RNA extraction and RT-qPCR

Total RNAs were extracted from cells by using TRIzol RNA Isolation Reagents (Thermofisher). cDNAs were synthesized from total RNA with a Hifair II 1st Strand cDNA Synthesis Kit (Yeasen) for qPCR. The qPCR procedure was carried out according to the kit instructions (TB Green Premix Ex Taq kit, TakaRa). Primers used were as follows:

SOX9 F: AGACCTTTGGGCTGCCTTAT

R: TAGCCTCCCTCACTCCAAGA

COL2A1 F: TTTCCCAGGTCAAGATGGTC

R: CTTCAGCACCTGTCTCACCA

ACAN F: AGGCAGCGTGATCCTTACC

R: GGCCTCTCCAGTCTCATTCTC

β-ACTIN F: TGGCACCACACCTTCTACAATGAGC

R: GCACAGCTTCTCCTTAATGTCACGC

Safranin O staining

Safranin O staining Kit (ScienCell Research Laboratories, Inc. #8384) was used to perform this experiment. The procedure was in accordance with the instruction.

Statistical analysis

Data are expressed as the mean ± standard error of the mean (SEM) after comparison by t-test. Significant differences between groups were assessed by Prism software. Differences with P < 0.05 were considered statistically significant.
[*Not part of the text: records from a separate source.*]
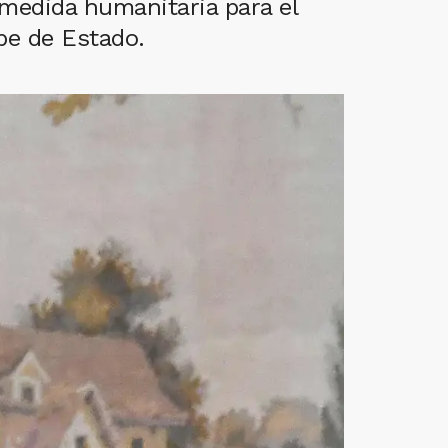
 medida humanitaria para el
pe de Estado.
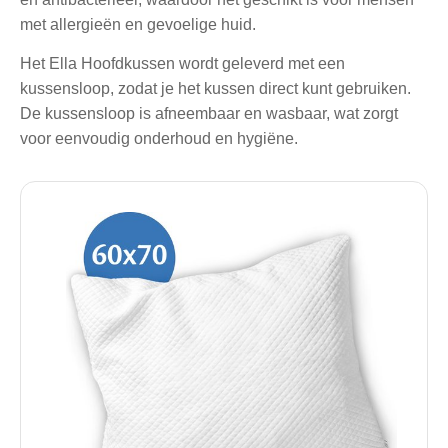
met allergieën en gevoelige huid.
Het Ella Hoofdkussen wordt geleverd met een
kussensloop, zodat je het kussen direct kunt gebruiken.
De kussensloop is afneembaar en wasbaar, wat zorgt
voor eenvoudig onderhoud en hygiëne.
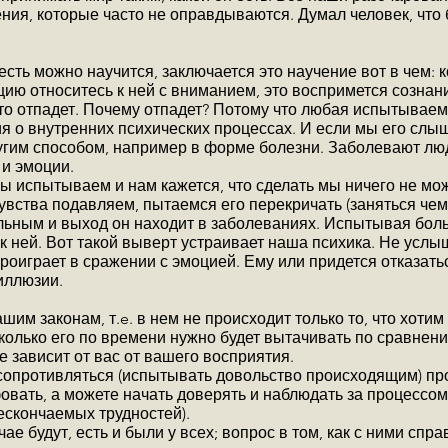
ия, которые часто не оправдываются. Думал человек, что бу
есть можно научится, заключается это научение вот в чем: 
ию относитесь к ней с вниманием, это воспримется сознан
сто отпадет. Почему отпадет? Потому что любая испытывае
ия о внутренних психических процессах. И если мы его слы
ругим способом, например в форме болезни. Заболевают люди
 и эмоции.
 мы испытываем и нам кажется, что сделать мы ничего не м
вства подавляем, пытаемся его перекричать (заняться чем
льным и выход он находит в заболеваниях. Испытывая боль 
к ней. Вот такой выверт устраивает наша психика. Не услыш
проиграет в сражении с эмоцией.
Ему или придется отказать
 иллюзии.
шим законам, т.e. в нем не происходит только то, что хоти
сколько его по времени нужно будет вытачивать по сравнен
 зависит от вас от вашего восприятия.
сопротивляться (испытывать довольство происходящим) пр
овать, а можете начать доверять и наблюдать за процессо
ескончаемых трудностей).
ае будут, есть и были у всех; вопрос в том, как с ними спра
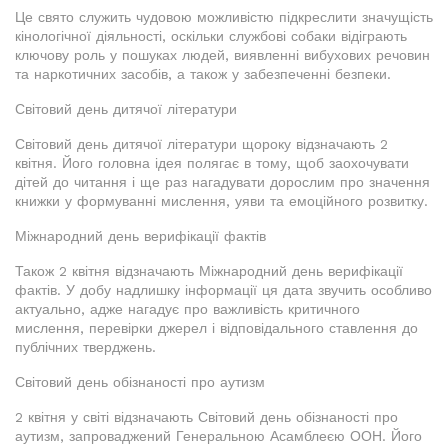
Це свято служить чудовою можливістю підкреслити значущість
кінологічної діяльності, оскільки службові собаки відіграють
ключову роль у пошуках людей, виявленні вибухових речовин
та наркотичних засобів, а також у забезпеченні безпеки.
Світовий день дитячої літератури
Світовий день дитячої літератури щороку відзначають 2
квітня. Його головна ідея полягає в тому, щоб заохочувати
дітей до читання і ще раз нагадувати дорослим про значення
книжки у формуванні мислення, уяви та емоційного розвитку.
Міжнародний день верифікації фактів
Також 2 квітня відзначають Міжнародний день верифікації
фактів. У добу надлишку інформації ця дата звучить особливо
актуально, адже нагадує про важливість критичного
мислення, перевірки джерел і відповідального ставлення до
публічних тверджень.
Світовий день обізнаності про аутизм
2 квітня у світі відзначають Світовий день обізнаності про
аутизм, запроваджений Генеральною Асамблеєю ООН. Його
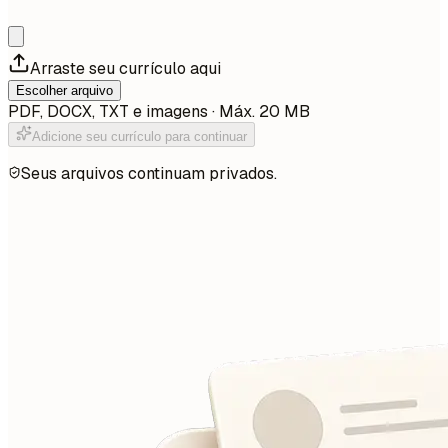
Arraste seu currículo aqui
Escolher arquivo
PDF, DOCX, TXT e imagens · Máx. 20 MB
Adicione seu currículo para continuar
Seus arquivos continuam privados.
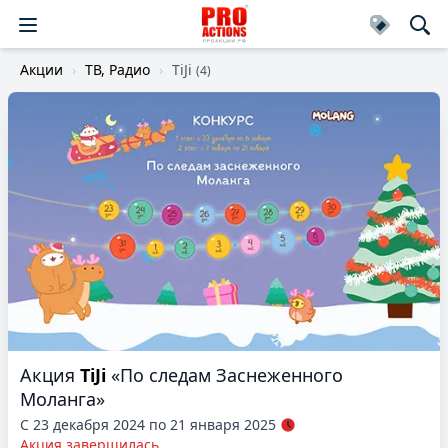
Акции
ТВ, Радио
TiJi
(4)
Акция
TiJi
«По следам Заснеженного
Моланга»
С 23 декабря 2024 по 21 января 2025
Акция завершилась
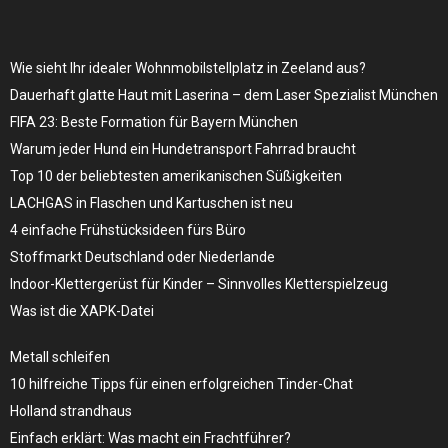
Wie sieht Ihr idealer Wohnmobilstellplatz in Zeeland aus?
Dauerhaft glatte Haut mit Laserina – dem Laser Spezialist München
FIFA 23: Beste Formation für Bayern München
Warum jeder Hund ein Hundetransport Fahrrad braucht
Top 10 der beliebtesten amerikanischen Süßigkeiten
LACHGAS in Flaschen und Kartuschen ist neu
4 einfache Frühstücksideen fürs Büro
Stoffmarkt Deutschland oder Niederlande
Indoor-Klettergerüst für Kinder – Sinnvolles Kletterspielzeug
Was ist die XAPK-Datei
Metall schleifen
10 hilfreiche Tipps für einen erfolgreichen Tinder-Chat
Holland strandhaus
Einfach erklärt: Was macht ein Frachtführer?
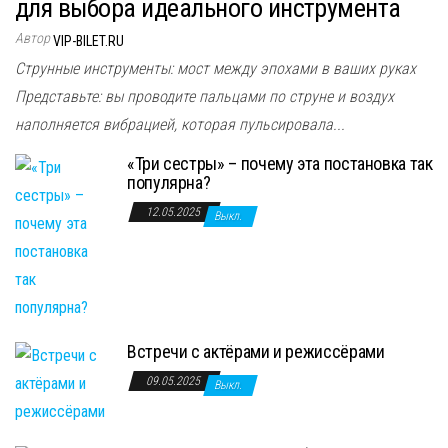
для выбора идеального инструмента
Автор
VIP-BILET.RU
Струнные инструменты: мост между эпохами в ваших руках
Представьте: вы проводите пальцами по струне и воздух
наполняется вибрацией, которая пульсировала...
«Три сестры» – почему эта постановка так
популярна?
12.05.2025
Выкл.
Встречи с актёрами и режиссёрами
09.05.2025
Выкл.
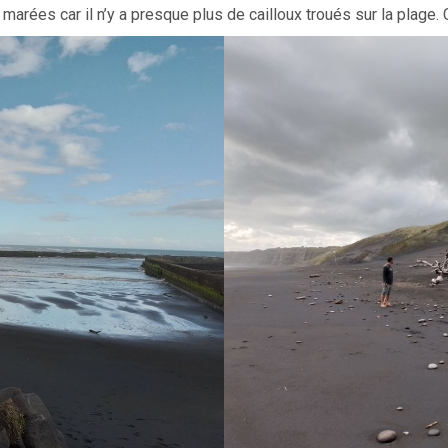
 marées car il n’y a presque plus de cailloux troués sur la plage. C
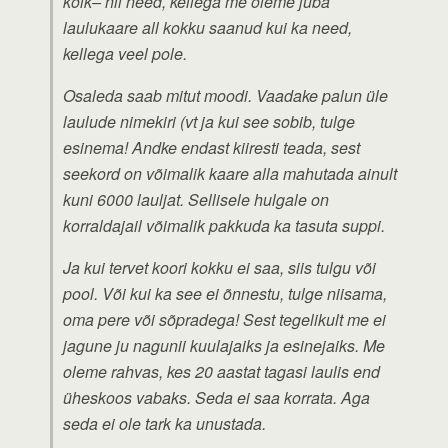
kõik– nii need, kellega me oleme juba
laulukaare all kokku saanud kui ka need,
kellega veel pole.
Osaleda saab mitut moodi. Vaadake palun üle
laulude nimekiri (vt ja kui see sobib, tulge
esinema! Andke endast kiiresti teada, sest
seekord on võimalik kaare alla mahutada ainult
kuni 6000 lauljat. Sellisele hulgale on
korraldajail võimalik pakkuda ka tasuta suppi.
Ja kui tervet koori kokku ei saa, siis tulgu või
pool. Või kui ka see ei õnnestu, tulge niisama,
oma pere või sõpradega! Sest tegelikult me ei
jagune ju nagunii kuulajaiks ja esinejaiks. Me
oleme rahvas, kes 20 aastat tagasi laulis end
üheskoos vabaks. Seda ei saa korrata. Aga
seda ei ole tark ka unustada.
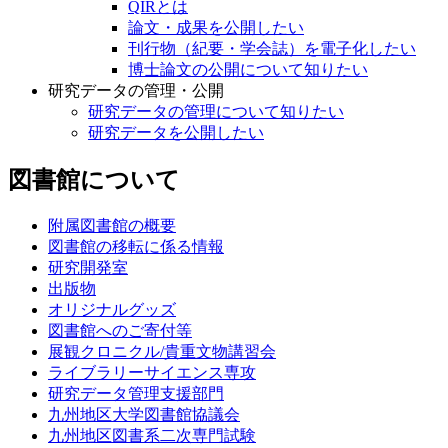
QIRとは
論文・成果を公開したい
刊行物（紀要・学会誌）を電子化したい
博士論文の公開について知りたい
研究データの管理・公開
研究データの管理について知りたい
研究データを公開したい
図書館について
附属図書館の概要
図書館の移転に係る情報
研究開発室
出版物
オリジナルグッズ
図書館へのご寄付等
展観クロニクル/貴重文物講習会
ライブラリーサイエンス専攻
研究データ管理支援部門
九州地区大学図書館協議会
九州地区図書系二次専門試験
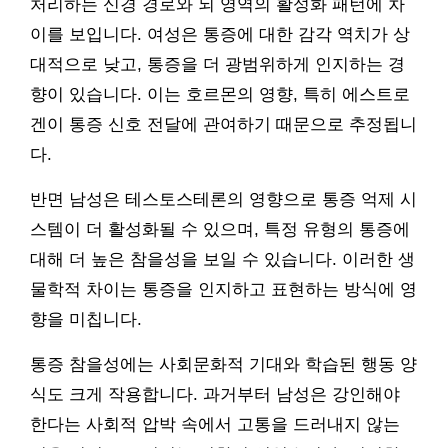
처리하는 신경 경로와 뇌 영역의 활성화 패턴에 차
이를 보입니다. 여성은 통증에 대한 감각 역치가 상
대적으로 낮고, 통증을 더 광범위하게 인지하는 경
향이 있습니다. 이는 호르몬의 영향, 특히 에스트로
겐이 통증 신호 전달에 관여하기 때문으로 추정됩니
다.
반면 남성은 테스토스테론의 영향으로 통증 억제 시
스템이 더 활성화될 수 있으며, 특정 유형의 통증에
대해 더 높은 참을성을 보일 수 있습니다. 이러한 생
물학적 차이는 통증을 인지하고 표현하는 방식에 영
향을 미칩니다.
통증 참을성에는 사회문화적 기대와 학습된 행동 양
식도 크게 작용합니다. 과거부터 남성은 강인해야
한다는 사회적 압박 속에서 고통을 드러내지 않는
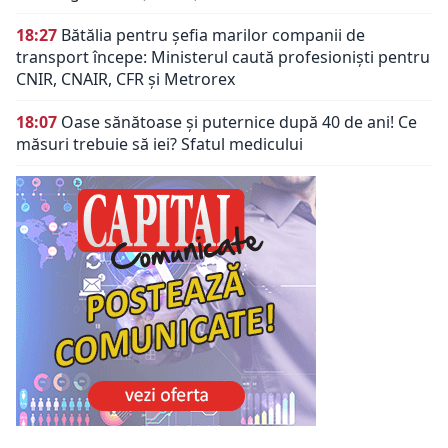
18:27
Bătălia pentru șefia marilor companii de
transport începe: Ministerul caută profesioniști pentru
CNIR, CNAIR, CFR și Metrorex
18:07
Oase sănătoase și puternice după 40 de ani! Ce
măsuri trebuie să iei? Sfatul medicului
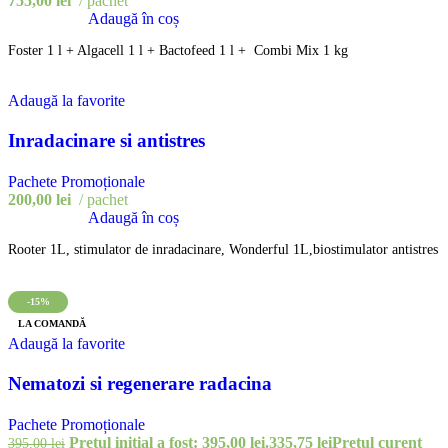
755,00
lei
pachet
Adaugă în coș
Foster 1 l + Algacell 1 l + Bactofeed 1 l + Combi Mix 1 kg
Adaugă la favorite
Inradacinare si antistres
Pachete Promoționale
200,00
lei
pachet
Adaugă în coș
Rooter 1L, stimulator de inradacinare, Wonderful 1L,biostimulator antistres
-15%
LA COMANDĂ
Adaugă la favorite
Nematozi si regenerare radacina
Pachete Promoționale
Prețul inițial a fost: 395,00 lei.
335,75
lei
Prețul curent
395,00
lei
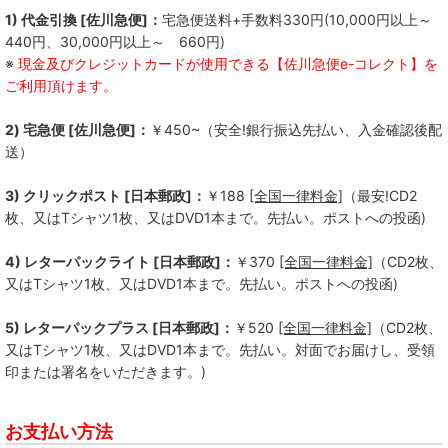
Not So Hard Work
1) 代金引換 [佐川急便]：
宅急便送料+手数料330円(10,000円以上～
440円、30,000円以上～ 660円)
QUICKDEAD
※
現金及びクレジットカードが使用できる【佐川急便e-コレクト】を
ご利用頂けます。
Kill Lincoln
2) 宅急便 [佐川急便]：
￥450~（安全!銀行振込先払い、入金確認後配
Bad Operation
送）
--------------
3) クリックポスト [日本郵政]：
￥188
[全国一律料金]
（最安!CD2
枚、又はTシャツ1枚、又はDVD1本まで。先払い。ポストへの投函)
ALL LIVING THINGS
4) レターパックライト [日本郵政]：
￥370
[全国一律料金]
（CD2枚、
BACKSKiD
又はTシャツ1枚、又はDVD1本まで。先払い。ポストへの投函)
BRAHMAN
5) レターパックプラス [日本郵政]：
￥520
[全国一律料金]
（CD2枚、
BUMBASTICKS
又はTシャツ1枚、又はDVD1本まで。先払い。対面でお届けし、受領
印または署名をいただきます。)
COKEHEAD HIPSTERS
お支払い方法
DASHING STRAIGHT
Identification, isolation and culture of somatic cells from ACH patients

We recruited three ACH patients, including an 8-year-old girl, a 7-year-old boy and a 37-year-old adult male. Genetic mutations of the donors were confirmed by Sanger sequencing, and they are all heterozygous mutations of Gly380Arg (Fig. 1a). In addition, their clinical symptoms are consistent with the NIH-defined characteristics, such as short arms and legs, enlarged head, and prominent forehead. We punched skin tissue and collected urine from the children to culture SFs and UCs. Via liposuction, we obtained adipose tissue from the adult male to culture AD-MSCs. After the small pieces of skins were placed and cultured in the dish for 2 weeks, SFs gradually climbed out to proliferate (Fig. 1b, c). After the urine-derived pellets were cultured for one week, UCs formed colonies and showed epithelial cell morphology (Fig. 1d, e). After the SVF from adipose tissue was seeded and cultured for 2–3 days, AD-MSCs grew out and exhibited a typical fibroblast-like morphology (Fig. 1f, g).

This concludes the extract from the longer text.